So, I read that Arizona AD Greg Byrne is apparently headed to Alabama to become their new AD. Some may recall that Byrne was one of our top choices to replace Foley, but turned us down (along with the Stanford guy and UNC guy). Yet, here he is...on his way from Tuscon to Tuscaloosa.
I thought we were the Holy Grail of athletic departments?
We are the "Everything School," remember? All those All Sports trophies?
Oh, none of that means jack sh*t? Yeah, that's what I thought.
Here's the thing, folks: winning the All Sports trophy means N-O-T-H-I-N-G! I don't think you even technically need to win a championship in any given sport to still finish atop the ranking. A bunch of top 5 finishes across the board will probably do it.
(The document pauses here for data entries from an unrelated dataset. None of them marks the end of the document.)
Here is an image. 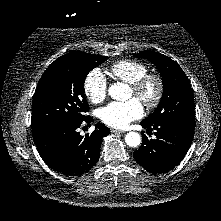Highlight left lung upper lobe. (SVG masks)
I'll return each mask as SVG.
<instances>
[{
    "label": "left lung upper lobe",
    "mask_w": 221,
    "mask_h": 221,
    "mask_svg": "<svg viewBox=\"0 0 221 221\" xmlns=\"http://www.w3.org/2000/svg\"><path fill=\"white\" fill-rule=\"evenodd\" d=\"M133 55L149 59L158 69L163 82V96L158 107L142 122H173L194 129V97L189 79L179 64L154 51H142Z\"/></svg>",
    "instance_id": "obj_1"
}]
</instances>
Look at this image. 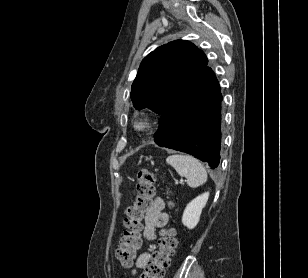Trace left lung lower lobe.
Segmentation results:
<instances>
[{
    "mask_svg": "<svg viewBox=\"0 0 308 278\" xmlns=\"http://www.w3.org/2000/svg\"><path fill=\"white\" fill-rule=\"evenodd\" d=\"M221 101L219 82L206 67L161 113L155 143L191 154L216 168L221 148Z\"/></svg>",
    "mask_w": 308,
    "mask_h": 278,
    "instance_id": "obj_1",
    "label": "left lung lower lobe"
}]
</instances>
The problem is, no one cares or remembers if swimming, tennis, gymnastics, etc., finish #3. Believe me, it's hard enough to find people who would even care if all of them won the national title every year. It just doesn't matter. So, why was our AD's contract structured to incentivize such nonsense? Whoever negotiated those terms should be summarily executed and have his/her lifeless body tossed into Lake Alice for the alligators to snack upon.
We can win the All Sports trophy for the next 100 years in a row and it will still mean less for our brand than what Alabama has accomplished in football alone since 2008. Oh, and despite their clear priority in football, they still somehow managed to win national titles in gymnastics, softball, and golf. A similar argument can be made with respect to FSU....we act like our athletic department is so superior, but, in addition to going 6-1 against us in football since 2010, they've also managed to turn the tables in men's basketball (3 in a row against us), volleyball (knocked us out of the NCAAT), soccer, and golf. So, again I ask, what's the point??? It's obvious that a program can make football king and still have success in the non-revenue sports. The success may not be as consistent or widespread at the non-revenue level, but it's still very much possible.
By the way, I was flicking through the channels last night and happened upon the Sony Open PGA tournament out in Oahu at Waialae. This young kid was dominating it with a 7 shot lead and apparently had shot a 59 on Thursday. He had also won the previous week's Tournament of Champions over at Kapalua on Maui. Guess where he played college golf? Alabama. UF isn't even visible on the PGA Tour anymore and we're the "Sunshine State," one of the golf capitals of the world, home to 5 PGA Tour events each year, and lots of golf academies like the Saddlebrook program, etc. If there is one non-revenue sport that we should dominate without even supporting it, you'd think it would be golf. Yet, we're nowhere to be found.
Point being, these schools that don't even care about their non-revenue sports are still capable of making bigger impacts on our consciousness within the given sport than we are with our widespread support.
Byrne chose Bama because their brand is hotter thanks to what their board of trustees and president has enabled Nick Saban to build. A dominant football program will elevate an AD's profile higher than winning the All Sports trophy. It also makes it much, much easier to fundraise.
Perhaps the idea of having creepy Jeremy Foley still lingering around the program and haunting the AD office at UF also deterred him. Thanks, Jeremy, for handicapping our search by seeking to have your cake and eat it, too. Our idiotic board and president should have said, "Either you're in or you're out. Can't have it both ways." One wonders if Stricklin was chosen because he was the only one who would acquiesce to working under Foley's influence?
Bottom line: Byrne's decision clearly demonstrates that the value of being the "Everything School" is a lot less than we convinced ourselves. It's a myth that exists mostly in our own minds. Instead of attempting to be a "jack of all trades," why don't we start focusing on "mastering" the one that matters: football. We can still have pockets of success in these other worthless sports, which is really all we have anyway despite "spreading the wealth."